» Your instructions
Repeat the records in full, exactly.
_____
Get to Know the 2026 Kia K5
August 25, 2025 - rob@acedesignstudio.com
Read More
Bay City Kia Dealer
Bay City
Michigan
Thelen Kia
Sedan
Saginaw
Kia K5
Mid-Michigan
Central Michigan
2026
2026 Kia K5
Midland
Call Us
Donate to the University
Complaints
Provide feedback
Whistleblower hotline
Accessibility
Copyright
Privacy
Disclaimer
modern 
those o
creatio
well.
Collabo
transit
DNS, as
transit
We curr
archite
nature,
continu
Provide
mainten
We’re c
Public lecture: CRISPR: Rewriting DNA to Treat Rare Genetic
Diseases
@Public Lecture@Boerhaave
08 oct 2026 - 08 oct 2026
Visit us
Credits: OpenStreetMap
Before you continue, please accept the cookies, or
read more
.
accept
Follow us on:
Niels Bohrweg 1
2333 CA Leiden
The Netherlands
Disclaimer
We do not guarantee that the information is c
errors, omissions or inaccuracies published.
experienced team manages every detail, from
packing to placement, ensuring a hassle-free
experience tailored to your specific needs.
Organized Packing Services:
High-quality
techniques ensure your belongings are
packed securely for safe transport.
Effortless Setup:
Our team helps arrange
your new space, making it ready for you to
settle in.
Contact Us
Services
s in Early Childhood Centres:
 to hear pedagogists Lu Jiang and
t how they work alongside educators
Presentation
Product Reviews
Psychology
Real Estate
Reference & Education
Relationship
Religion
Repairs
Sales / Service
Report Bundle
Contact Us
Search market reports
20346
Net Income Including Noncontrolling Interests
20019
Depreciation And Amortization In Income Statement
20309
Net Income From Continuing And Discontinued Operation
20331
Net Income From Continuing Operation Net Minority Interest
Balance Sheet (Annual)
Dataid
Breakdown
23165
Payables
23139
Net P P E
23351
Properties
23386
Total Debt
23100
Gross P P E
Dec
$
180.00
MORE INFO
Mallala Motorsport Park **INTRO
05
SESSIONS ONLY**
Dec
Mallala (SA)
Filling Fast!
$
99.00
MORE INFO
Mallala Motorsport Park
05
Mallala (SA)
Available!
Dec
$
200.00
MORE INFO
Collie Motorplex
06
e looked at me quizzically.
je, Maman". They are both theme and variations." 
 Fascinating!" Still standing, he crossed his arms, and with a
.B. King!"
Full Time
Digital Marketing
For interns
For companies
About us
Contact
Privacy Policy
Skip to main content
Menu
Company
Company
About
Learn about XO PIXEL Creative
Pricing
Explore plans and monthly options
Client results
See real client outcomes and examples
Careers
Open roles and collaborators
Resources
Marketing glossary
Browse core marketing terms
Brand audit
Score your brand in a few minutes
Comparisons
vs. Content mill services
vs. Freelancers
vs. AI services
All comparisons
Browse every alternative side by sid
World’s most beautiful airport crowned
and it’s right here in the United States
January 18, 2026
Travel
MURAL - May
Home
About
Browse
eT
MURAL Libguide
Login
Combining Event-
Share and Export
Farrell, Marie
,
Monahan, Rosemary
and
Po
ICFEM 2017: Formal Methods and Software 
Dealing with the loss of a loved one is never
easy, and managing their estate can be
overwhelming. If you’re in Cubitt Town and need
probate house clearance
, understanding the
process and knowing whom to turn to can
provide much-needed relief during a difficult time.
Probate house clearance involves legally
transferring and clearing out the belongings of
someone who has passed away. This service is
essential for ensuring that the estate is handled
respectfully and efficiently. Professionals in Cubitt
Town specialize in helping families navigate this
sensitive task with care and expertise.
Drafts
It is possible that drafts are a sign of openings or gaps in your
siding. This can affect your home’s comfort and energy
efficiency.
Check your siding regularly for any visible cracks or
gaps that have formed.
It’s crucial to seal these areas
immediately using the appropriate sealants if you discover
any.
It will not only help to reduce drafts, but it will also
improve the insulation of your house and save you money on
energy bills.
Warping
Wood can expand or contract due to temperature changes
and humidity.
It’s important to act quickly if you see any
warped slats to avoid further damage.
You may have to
_____
» Result for this exercise
Get to Know the 2026 Kia K5
August 25, 2025 - rob@acedesignstudio.com
Read More
Bay City Kia Dealer
Bay City
Michigan
Thelen Kia
Sedan
Saginaw
Kia K5
Mid-Michigan
Central Michigan
2026
2026 Kia K5
Midland
Call Us
Donate to the University
Complaints
Provide feedback
Whistleblower hotline
Accessibility
Copyright
Privacy
Disclaimer
modern 
those o
creatio
well.
Collabo
transit
DNS, as
transit
We curr
archite
nature,
continu
Provide
mainten
We’re c
Public lecture: CRISPR: Rewriting DNA to Treat Rare Genetic
Diseases
@Public Lecture@Boerhaave
08 oct 2026 - 08 oct 2026
Visit us
Credits: OpenStreetMap
Before you continue, please accept the cookies, or
read more
.
accept
Follow us on:
Niels Bohrweg 1
2333 CA Leiden
The Netherlands
Disclaimer
We do not guarantee that the information is c
errors, omissions or inaccuracies published.
experienced team manages every detail, from
packing to placement, ensuring a hassle-free
experience tailored to your specific needs.
Organized Packing Services:
High-quality
techniques ensure your belongings are
packed securely for safe transport.
Effortless Setup:
Our team helps arrange
your new space, making it ready for you to
settle in.
Contact Us
Services
s in Early Childhood Centres:
 to hear pedagogists Lu Jiang and
t how they work alongside educators
Presentation
Product Reviews
Psychology
Real Estate
Reference & Education
Relationship
Religion
Repairs
Sales / Service
Report Bundle
Contact Us
Search market reports
20346
Net Income Including Noncontrolling Interests
20019
Depreciation And Amortization In Income Statement
20309
Net Income From Continuing And Discontinued Operation
20331
Net Income From Continuing Operation Net Minority Interest
Balance Sheet (Annual)
Dataid
Breakdown
23165
Payables
23139
Net P P E
23351
Properties
23386
Total Debt
23100
Gross P P E
Dec
$
180.00
MORE INFO
Mallala Motorsport Park **INTRO
05
SESSIONS ONLY**
Dec
Mallala (SA)
Filling Fast!
$
99.00
MORE INFO
Mallala Motorsport Park
05
Mallala (SA)
Available!
Dec
$
200.00
MORE INFO
Collie Motorplex
06
e looked at me quizzically.
je, Maman". They are both theme and variations." 
 Fascinating!" Still standing, he crossed his arms, and with a
.B. King!"
Full Time
Digital Marketing
For interns
For companies
About us
Contact
Privacy Policy
Skip to main content
Menu
Company
Company
About
Learn about XO PIXEL Creative
Pricing
Explore plans and monthly options
Client results
See real client outcomes and examples
Careers
Open roles and collaborators
Resources
Marketing glossary
Browse core marketing terms
Brand audit
Score your brand in a few minutes
Comparisons
vs. Content mill services
vs. Freelancers
vs. AI services
All comparisons
Browse every alternative side by sid
World’s most beautiful airport crowned
and it’s right here in the United States
January 18, 2026
Travel
MURAL - May
Home
About
Browse
eT
MURAL Libguide
Login
Combining Event-
Share and Export
Farrell, Marie
,
Monahan, Rosemary
and
Po
ICFEM 2017: Formal Methods and Software 
Dealing with the loss of a loved one is never
easy, and managing their estate can be
overwhelming. If you’re in Cubitt Town and need
probate house clearance
, understanding the
process and knowing whom to turn to can
provide much-needed relief during a difficult time.
Probate house clearance involves legally
transferring and clearing out the belongings of
someone who has passed away. This service is
essential for ensuring that the estate is handled
respectfully and efficiently. Professionals in Cubitt
Town specialize in helping families navigate this
sensitive task with care and expertise.
Drafts
It is possible that drafts are a sign of openings or gaps in your
siding. This can affect your home’s comfort and energy
efficiency.
Check your siding regularly for any visible cracks or
gaps that have formed.
It’s crucial to seal these areas
immediately using the appropriate sealants if you discover
any.
It will not only help to reduce drafts, but it will also
improve the insulation of your house and save you money on
energy bills.
Warping
Wood can expand or contract due to temperature changes
and humidity.
It’s important to act quickly if you see any
warped slats to avoid further damage.
You may have to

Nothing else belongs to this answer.